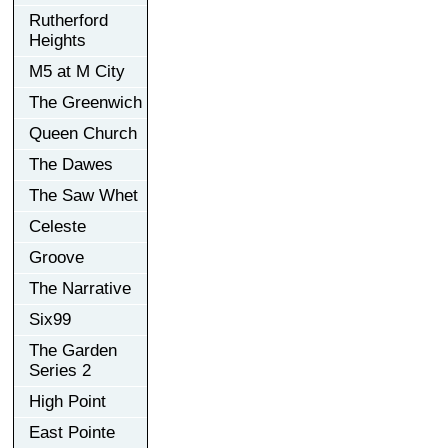
Rutherford
Heights
M5 at M City
The Greenwich
Queen Church
The Dawes
The Saw Whet
Celeste
Groove
The Narrative
Six99
The Garden
Series 2
High Point
East Pointe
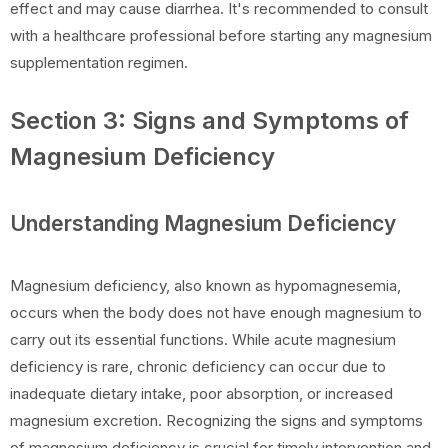
effect and may cause diarrhea. It's recommended to consult
with a healthcare professional before starting any magnesium
supplementation regimen.
Section 3: Signs and Symptoms of
Magnesium Deficiency
Understanding Magnesium Deficiency
Magnesium deficiency, also known as hypomagnesemia,
occurs when the body does not have enough magnesium to
carry out its essential functions. While acute magnesium
deficiency is rare, chronic deficiency can occur due to
inadequate dietary intake, poor absorption, or increased
magnesium excretion. Recognizing the signs and symptoms
of magnesium deficiency is crucial for timely intervention and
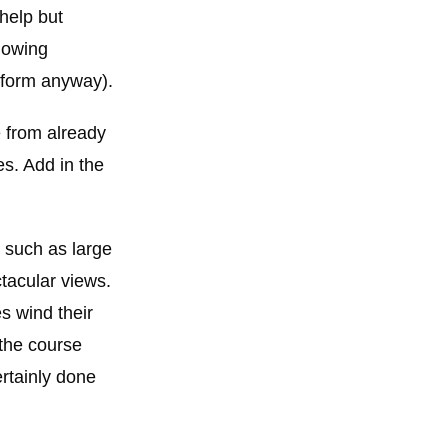
 help but
mowing
d form anyway).
e from already
es. Add in the
, such as large
tacular views.
s wind their
 the course
ertainly done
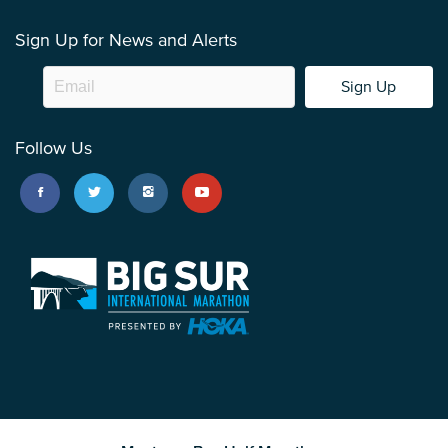
Sign Up for News and Alerts
Sign Up
Follow Us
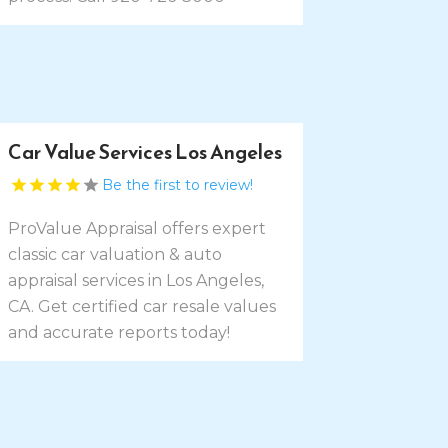
Car Value Services Los Angeles
Be the first to review!
ProValue Appraisal offers expert
classic car valuation & auto
appraisal services in Los Angeles,
CA. Get certified car resale values
and accurate reports today!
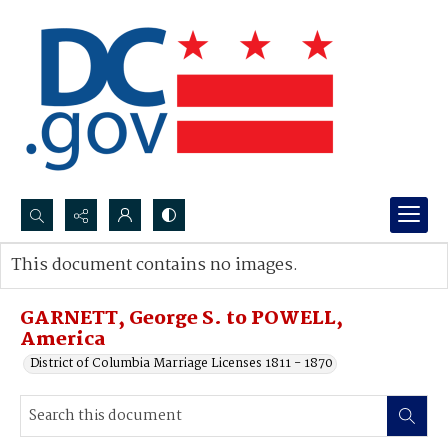
Search...
This document contains no images.
Advanced search
GARNETT, George S. to POWELL,
America
District of Columbia Marriage Licenses 1811 - 1870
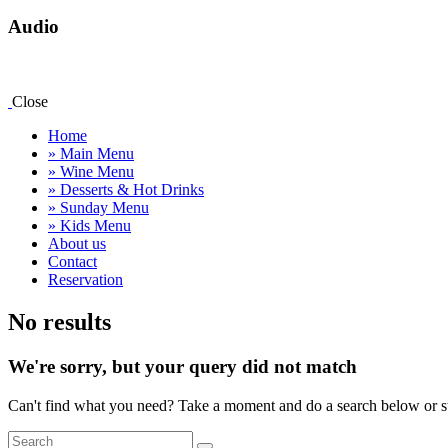
Audio
Close
Home
» Main Menu
» Wine Menu
» Desserts & Hot Drinks
» Sunday Menu
» Kids Menu
About us
Contact
Reservation
facebook-
instagram
map
No results
1
We're sorry, but your query did not match
Can't find what you need? Take a moment and do a search below or s
Search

What the task asks
Reproduce the entire listing exactly, except for any pictures it contains.

Finished task
Rutherford
Heights
M5 at M City
The Greenwich
Queen Church
The Dawes
The Saw Whet
Celeste
Groove
The Narrative
Six99
The Garden
Series 2
High Point
East Pointe
effect and may cause diarrhea. It's recommended to consult
with a healthcare professional before starting any magnesium
supplementation regimen.
Section 3: Signs and Symptoms of
Magnesium Deficiency
Understanding Magnesium Deficiency
Magnesium deficiency, also known as hypomagnesemia,
occurs when the body does not have enough magnesium to
carry out its essential functions. While acute magnesium
deficiency is rare, chronic deficiency can occur due to
inadequate dietary intake, poor absorption, or increased
magnesium excretion. Recognizing the signs and symptoms
of magnesium deficiency is crucial for timely intervention and
 help but
mowing
d form anyway).
e from already
es. Add in the
, such as large
tacular views.
s wind their
 the course
ertainly done
Sign Up for News and Alerts
Sign Up
Follow Us
Car Value Services Los Angeles
Be the first to review!
ProValue Appraisal offers expert
classic car valuation & auto
appraisal services in Los Angeles,
CA. Get certified car resale values
and accurate reports today!
Search...
This document contains no images.
Advanced search
GARNETT, George S. to POWELL,
America
District of Columbia Marriage Licenses 1811 - 1870
Audio
Close
Home
» Main Menu
» Wine Menu
» Desserts & Hot Drinks
» Sunday Menu
» Kids Menu
About us
Contact
Reservation
facebook-
instagram
map
No results
1
We're sorry, but your query did not match
Can't find what you need? Take a moment and do a search below or s
Search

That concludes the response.